Almost seventy percent of these tumors were diagnosed in patients with von Recklinghausen's disease (NF1) displayed a marked male predominance, young age, and infrequent head and neck presentation, whereas the remaining sporadic 30% were older and had a female predominance. MTT may also arise after radiation therapy. The most frequent localization was head and neck region followed by upper, lower extremities, retroperitonium, buttock and trunk. The mean age is 38 years in sporadic cases and younger in cases associated with neurofibromatosis.11, 12 Our patient was a sporadic case of 26 years-old male with gluteal involvement without any evidence of NF 1 and no history of radiation therapy which was quite rare.

The presenting symptom is usually a progressively enlarging mass that may give rise to neurologic symptoms. Radiologic features of MTT are similar to that of MPNST. It includes soft tissue mass with or without calcification on direct radiography. An asymptomatic growing mass without neurological impairment was the major complaint in our patient and a soft tissue mass was observed on direct x-ray without calcification. Magnetic resonance imaging is the most useful diagnostic tool in the examination of soft tissue malignancies. The lesion usually is hyperintense on T2-weighted images and low or iso intense on T1-weighted images. A heterogenous mass with indistinct margins was observed in our case showing low intensity on T1 weighted images and high intensity on T2 weighted images. The heterogenicity indicated areas of necrosis and hemorrhage.
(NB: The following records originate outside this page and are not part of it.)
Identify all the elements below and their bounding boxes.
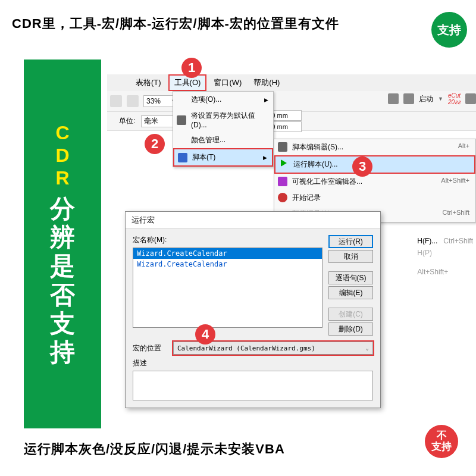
- edit-button[interactable]: 编辑(E): [328, 286, 373, 299]
- menu-save-default[interactable]: 将设置另存为默认值(D)...: [173, 108, 273, 132]
- toolbar-right: 启动 ▼ eCut20ƨƨ: [388, 92, 476, 105]
- menu-scripts[interactable]: 脚本(T) ▶: [173, 148, 273, 167]
- grid-icon[interactable]: [388, 93, 399, 104]
- unit-select[interactable]: 毫米: [141, 115, 174, 127]
- dim-input-2[interactable]: [269, 121, 302, 132]
- dim-input-1[interactable]: [269, 110, 302, 121]
- chevron-right-icon: ▶: [264, 97, 268, 103]
- ext-item[interactable]: H(F)... Ctrl+Shift: [417, 235, 473, 247]
- vs-icon: [278, 177, 287, 186]
- chevron-right-icon: ▶: [263, 155, 267, 161]
- marker-4: 4: [195, 324, 215, 345]
- record-icon: [278, 193, 287, 202]
- submenu-editor[interactable]: 脚本编辑器(S)... Alt+: [274, 139, 475, 155]
- pencil-icon: [278, 142, 287, 152]
- ecut-logo: eCut20ƨƨ: [448, 92, 461, 105]
- letter-c: C: [55, 121, 69, 144]
- create-button: 创建(C): [328, 308, 373, 321]
- ext-shortcut: Alt+Shift+: [417, 259, 473, 285]
- menu-color-mgmt[interactable]: 颜色管理...: [173, 132, 273, 148]
- left-banner: C D R 分 辨 是 否 支 持: [24, 60, 101, 428]
- tool-icon[interactable]: [403, 93, 414, 104]
- run-macro-dialog: 运行宏 宏名称(M): Wizard.CreateCalendar Wizard…: [125, 211, 381, 408]
- letter-r: R: [55, 167, 69, 189]
- location-label: 宏的位置: [133, 343, 168, 353]
- toolbar-icon[interactable]: [110, 95, 122, 107]
- marker-1: 1: [181, 58, 202, 78]
- delete-button[interactable]: 删除(D): [328, 322, 373, 336]
- submenu-run-script[interactable]: 运行脚本(U)...: [274, 155, 475, 174]
- submenu-start-record[interactable]: 开始记录: [274, 190, 475, 206]
- step-button[interactable]: 逐语句(S): [328, 271, 373, 284]
- macro-listbox[interactable]: Wizard.CreateCalendar Wizard.CreateCalen…: [133, 248, 322, 328]
- script-icon: [178, 153, 187, 162]
- description-label: 描述: [133, 358, 168, 368]
- toolbar-main: 33% ▼ 启动 ▼ eCut20ƨƨ: [107, 91, 476, 112]
- toolbar-units: 单位: 毫米: [107, 112, 476, 131]
- scripts-submenu: 脚本编辑器(S)... Alt+ 运行脚本(U)... 可视化工作室编辑器...…: [274, 139, 476, 223]
- top-instruction: CDR里，工具-宏/脚本-运行宏/脚本-宏的位置里有文件: [0, 0, 476, 42]
- menu-table[interactable]: 表格(T): [131, 76, 166, 90]
- app-screenshot: 表格(T) 工具(O) 窗口(W) 帮助(H) 33% ▼ 启动 ▼ eCut2…: [107, 74, 476, 428]
- cdr-label: C D R: [55, 121, 69, 190]
- unit-label: 单位:: [119, 116, 135, 126]
- toolbar-icon[interactable]: [127, 95, 139, 107]
- submenu-vs-editor[interactable]: 可视化工作室编辑器... Alt+Shift+: [274, 174, 475, 190]
- play-icon: [281, 159, 287, 167]
- launch-label[interactable]: 启动: [419, 94, 433, 104]
- gear-icon: [177, 115, 186, 125]
- description-box[interactable]: [133, 371, 373, 400]
- tool-icon[interactable]: [465, 93, 476, 104]
- tools-dropdown: 选项(O)... ▶ 将设置另存为默认值(D)... 颜色管理... 脚本(T)…: [173, 91, 274, 167]
- list-item[interactable]: Wizard.CreateCalendar: [133, 259, 322, 270]
- bottom-instruction: 运行脚本灰色/没反应/闪退/提示未安装VBA: [24, 440, 285, 458]
- marker-2: 2: [145, 134, 165, 154]
- run-button[interactable]: 运行(R): [328, 235, 373, 248]
- cancel-button[interactable]: 取消: [328, 250, 373, 263]
- menu-help[interactable]: 帮助(H): [249, 76, 284, 90]
- chevron-down-icon: ⌄: [366, 345, 369, 351]
- marker-3: 3: [352, 156, 372, 177]
- list-item-selected[interactable]: Wizard.CreateCalendar: [133, 248, 322, 259]
- letter-d: D: [55, 144, 69, 167]
- menu-options[interactable]: 选项(O)... ▶: [173, 92, 273, 108]
- menu-window[interactable]: 窗口(W): [209, 76, 246, 90]
- dialog-title: 运行宏: [126, 212, 380, 229]
- support-badge: 支持: [431, 12, 467, 48]
- banner-chinese: 分 辨 是 否 支 持: [50, 195, 75, 367]
- ext-item-disabled: H(P): [417, 247, 473, 259]
- macro-name-label: 宏名称(M):: [133, 235, 322, 245]
- menubar: 表格(T) 工具(O) 窗口(W) 帮助(H): [107, 74, 476, 91]
- not-support-badge: 不 支持: [425, 425, 458, 458]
On histopathologic examination, MTT appears as a tumor composed of sheets of interlacing spindle cells together with large pleomorphic rhabdomyoblastic cells. MTT can easily be overlooked if the immunohistochemical examination does not include pan muscle actin or desmin. Immunohistochemically s-100 positivity for MPNST and desmin positivity for rhabdomyoblastic elements aids the diagnosis. MPNST is often seen in patients with neurofibromatosis 1 (NF1) in 70% of the cases and it may also occur sporadically.

The prognosis of MTT is much worse than sporadic MPNST. The choice of treatment for MTT is radical tumor excision with wide margins. Adjuvant chemotherapy and radiation therapy are suggested by several authors for long-term survival. The head and neck region and in the upper and lower extremities have a better prognosis than tumors located in retroperitonium, buttock or trunk.13, 14 Local recurrence time is reported 6 months. In our case total surgical excision was performed and followed by postoperative chemotherapy.

In conclusion, MTT is a rare tumor which should be differentiated from MPNST because of its more aggressive behavior. Sporadic involvement of peripheral localizations without NF1 may occur such as gluteal region and have very aggressive behavior despite radical surgery. Complete surgical removal followed by radiation therapy and/or chemotherapy is essential for long term survival.